Stringhalt (Equine Reflex Hypertonia)

Horse with the acquired form of stringhalt
Image courtesy of Dr. Wally Liberman

What is stringhalt?

Stringhalt, or equine reflex hypertonia, is a neuromuscular condition that causes a gait abnormality characterized by involuntary, exaggerated upward movement of one or both of the hindlimbs. It looks like a jerk or hop, with the affected hindlimb(s) snapped up towards the ventral abdomen. This generally occurs with every stride at the walk, but can lessen at the trot and is usually absent at the canter. The degree of hyperflexion varies from mild to severe and is most obvious when the horse is turning sharply, backing, going down a slope, in the first few walking steps after standing still, or during gait transitions. A hopping gait may be exhibited in severe cases. Technically considered an unsoundness, some affected horses successfully remain in work without impairment, although they may not be suited for certain disciplines like dressage. Stringhalt is not a reaction to pain, so affected horses are not necessarily uncomfortable.

There are two major categories of stringhalt: acquired (Australian, plant-associated, pasture-associated, or sporadic) and idiopathic (true, classic or atypical). The acquired form results from plant (often flatweed/false dandelion, Hypochaeris radicata) toxicity, often occurs as an outbreak in horses on pasture in late summer or fall, and is usually temporary. Although it is known as Australian stringhalt, it can occur worldwide and cases have been reported in California. The idiopathic form can be caused by injury or trauma, specifically to the back, neck, or leg, and can improve once the injury is healed. There are no other identified causes for the idiopathic form, and cases typically do not resolve on their own.

What are the clinical signs of stringhalt?

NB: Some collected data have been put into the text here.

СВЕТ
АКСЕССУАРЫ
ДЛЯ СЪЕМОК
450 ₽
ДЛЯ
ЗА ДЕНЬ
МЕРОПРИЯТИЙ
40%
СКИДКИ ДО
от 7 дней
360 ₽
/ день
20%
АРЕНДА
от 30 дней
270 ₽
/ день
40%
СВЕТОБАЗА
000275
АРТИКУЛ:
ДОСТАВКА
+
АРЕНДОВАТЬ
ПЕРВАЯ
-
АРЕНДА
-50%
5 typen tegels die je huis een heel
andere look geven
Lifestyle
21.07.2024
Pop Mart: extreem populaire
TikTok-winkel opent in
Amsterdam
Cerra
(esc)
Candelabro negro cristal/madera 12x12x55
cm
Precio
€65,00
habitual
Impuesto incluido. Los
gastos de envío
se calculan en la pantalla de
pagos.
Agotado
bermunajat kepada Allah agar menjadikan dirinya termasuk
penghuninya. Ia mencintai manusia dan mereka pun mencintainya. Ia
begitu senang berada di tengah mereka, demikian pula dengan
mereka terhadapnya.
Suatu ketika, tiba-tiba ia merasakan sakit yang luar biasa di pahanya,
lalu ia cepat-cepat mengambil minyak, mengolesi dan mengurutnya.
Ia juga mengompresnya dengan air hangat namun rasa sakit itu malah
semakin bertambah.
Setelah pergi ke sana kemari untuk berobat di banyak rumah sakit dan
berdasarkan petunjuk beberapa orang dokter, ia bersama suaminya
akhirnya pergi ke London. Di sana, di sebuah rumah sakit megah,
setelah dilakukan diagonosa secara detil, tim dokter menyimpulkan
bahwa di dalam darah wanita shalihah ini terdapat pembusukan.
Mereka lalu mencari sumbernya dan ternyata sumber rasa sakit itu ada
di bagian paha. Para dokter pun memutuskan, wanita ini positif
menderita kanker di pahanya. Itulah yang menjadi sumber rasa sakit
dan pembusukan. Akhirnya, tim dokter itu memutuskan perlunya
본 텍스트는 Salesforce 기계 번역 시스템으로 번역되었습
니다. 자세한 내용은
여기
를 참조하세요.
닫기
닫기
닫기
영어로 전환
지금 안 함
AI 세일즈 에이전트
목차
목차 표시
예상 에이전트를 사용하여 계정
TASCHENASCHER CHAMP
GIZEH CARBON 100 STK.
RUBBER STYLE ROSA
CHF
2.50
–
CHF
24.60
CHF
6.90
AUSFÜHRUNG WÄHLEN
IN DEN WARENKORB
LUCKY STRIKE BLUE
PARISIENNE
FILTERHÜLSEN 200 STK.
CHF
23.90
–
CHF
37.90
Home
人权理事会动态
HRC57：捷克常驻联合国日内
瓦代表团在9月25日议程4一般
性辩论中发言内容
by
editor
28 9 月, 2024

Clinical signs of stringhalt can arise suddenly and include hyperflexion of one or both of the hindlimbs, especially at the walk. Signs may be mild or more severe, with the hoof lifted sharply to the belly and forcefully stomped on the ground. In these cases, the concussive forces may cause secondary injury. One hind leg may be more severely affected than the other. Cold weather, hard exercise, anxiety, or excitement can intensify clinical signs in some cases.

Acquired stringhalt affects the peripheral muscles and nerves. It usually affects both hindlimbs nearly equally and may also affect the forelimbs and neck. The affected nerve fibers of this form of stringhalt are also found in the larynx, so affected horses may exhibit abnormal vocalization due to laryngeal paralysis. With idiopathic stringhalt, a stronger effect is frequently seen in one leg and clinical signs can progress over time.

*Videos courtesy of Dr. Wally Liberman.

How is stringhalt diagnosed?

Stringhalt is typically diagnosed based on clinical signs. A diagnosis of acquired stringhalt may be more apparent than the idiopathic form if evidence of the associated plants is found in pastures or hay. X-rays and/or ultrasound may be required to rule out injuries to the muscles, tendons, or hocks of the hindlimbs. Additional diagnostic tests may be utilized to rule out muscle diseases such as polysaccharide storage myopathy (PSSM) and infectious diseases such as equine protozoal myeloencephalitis (EPM). Gait analysis may be performed to distinguish stringhalt from shivers (Draper et al. 2014. Equine Vet J 47(2): 175-181).

How is stringhalt treated?

There is no definitive treatment for stringhalt. Some horses may recover spontaneously. In cases of plant poisoning or intoxication, horses should be removed from areas containing the toxic plant. Surgical resection of part of the muscle and tendon (myotenectomy) of the lateral digital extensor at the level of the hock may alleviate signs of chronic stringhalt, but the success rate is variable. Administration of muscle relaxants, anticonvulsants (phenytoin), tranquilizers (acepromazine), and other medications can be helpful in some cases, but the effects are often temporary. One study reported fewer stringhalt-like steps after repeated injections of Botox (Wijnberg et al. 2009. Equine Vet J 41:313-318).

What is the prognosis for stringhalt?

The prognosis for horses with stringhalt varies depending on a number of factors. Horses may not return to performance, but they can still have a good quality of life. Some horses respond to treatment, whereas others do not. Most horses with acquired stringhalt improve within days, but recovery can take months or years in some cases. Relapses may occur, but even severely affected horses may return to normal. Idiopathic stringhalt is usually irreversible without surgery.

Proper management of pastures, paddocks, and turnouts to prevent ingestion of toxic plants can prevent acquired stringhalt. Since other cause(s) of stringhalt are unknown, there is no way to prevent the idiopathic form.